Raghunath Prasad v. Sharda Devi, wife of late Srikant Prasad
2018-07-05
SHREE CHANDRASHEKHAR
body2018
DigiLaw.ai
ORDER : 1. No one appears for the respondents. 2. By an order dated 13.07.2006 further proceeding in Eviction Suit No.32 of 1987 was stayed by this Court. 3. The petitioners - defendants in Eviction Suit No.32 of 1987 - are aggrieved of a part of order dated 20.03.2006 by which the application for amendment has been allowed. 4. Plea taken by the petitioners is that after dismissal of the suit way back in the year 1991, on remand of the suit for a fresh trial application for amendment in the plaint was not maintainable. Referring to the judgment in “J. Samuel & Ors. vs. Gattu Mahesh & Ors.” reported in (2012) 2 SCC 300 , the learned counsel for the petitioners submits that plea of typographical error in the plaint would not overcome the requirement of “due diligence” under proviso to Order-VI Rule 17 CPC and thus cannot be a ground to permit amendment in the plaint. 5. In the counter-affidavit filed by the respondents in the present proceeding they have asserted that the petitioners own their own pucca house; petitioner no.3 is a retired person whereas petitioner nos.1 and 2 are running jewellery shops. The respondents have further asserted that the suit premises in which the original defendant was inducted as a tenant for residential purposes, now has been converted for commercial use by the defendants. 6. Briefly stated, Eviction Suit No.32 of 1987 was instituted by Shaileshwar Prasad and Maleshwar Prasad, both sons of Sri Bhubaneshwari Prasad for a decree for eviction of the defendant-Mohar Sao from the suit premises and for recovery of khas possession of the suit premises to them and for a decree for realization of Rs.1,120/- being arrears of rent, damages and compensation with rent pendente lite and future @ Rs.15/- per month. The suit was brought on the ground of default in payment of rent, substantial structural change in the suit premises, bona-fide personal necessity of the plaintiffs, particularly plaintiff no.2, besides other grounds. The plaintiffs have pleaded that they are owners and land-lords of the schedule-A properties. Initially the defendant was inducted as tenant by their father, however, the tenancy was terminated and Title Suit No.371 of 1961 was instituted for eviction and realization of rent. During pendency of that suit plaintiffs’ father died and they were substituted in the suit.

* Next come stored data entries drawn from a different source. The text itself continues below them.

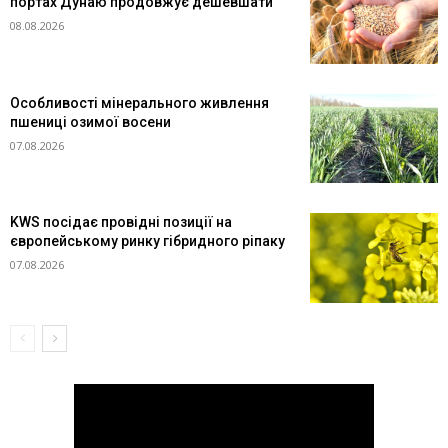
портах Дунаю продовжує дешевшати
08.08.2026
Особливості мінерального живлення
пшениці озимої восени
07.08.2026
KWS посідає провідні позиції на
європейському ринку гібридного ріпаку
07.08.2026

The plaintiffs have pleaded that they are owners and land-lords of the schedule-A properties. Initially the defendant was inducted as tenant by their father, however, the tenancy was terminated and Title Suit No.371 of 1961 was instituted for eviction and realization of rent. During pendency of that suit plaintiffs’ father died and they were substituted in the suit. A compromise petition was jointly filed by the parties and Title Suit No.371 of 1961 was decreed in terms thereof. The plaintiffs have further pleaded that the suit premises is a lease-hold property; the State of Bihar is the lessor and the plaintiffs are the lessee. In the last Cadestral Survey the suit premises was recorded in the name of father of the plaintiffs which is comprised under Khata no.40 of Village Nawada, Thana no.139, Police Station and District- Hazaribagh. This description of the suit property in paragraph no.7 of the plaint has now become an issue for amendment. The plaintiffs have pleaded that detailed description of the suit property is mentioned in the Khatiyan and the Decree. 7. Order-VI Rule 17 CPC confers powers upon the court to permit amendment in the pleadings. After the amendment in the Code of Civil Procedure in the year 2002, a statutory restriction on the powers of the court under Order-VI Rule 17 CPC has been incorporated through proviso to Order-VI Rule 17 CPC. It provides that after the trial in the suit has commenced parties shall not be permitted to amend the pleadings. By now effect of proviso to Order-VI Rule 17 CPC has been explained in various judgments by the Supreme Court. While holding that proviso to Order-VI Rule 17 CPC is mandatory, the Supreme Court has observed that if the proposed amendment in the pleadings is necessary for adjudication of the real dispute in the suit, it shall be permitted [refer “North Eastern Railway Admn. vs. Bhagwan Das” reported in (2008) 8 SCC 511 ]. It is also well-settled that amendment in the pleadings can be permitted at any stage of the trial, even at the stage of final hearing in the suit. 8. In paragraph no.7 of the plaint the plaintiffs have averred as under: “7. That the suit premises is a lease-hold property of which the State of Bihar is Lessor and the plaintiffs are Lessees.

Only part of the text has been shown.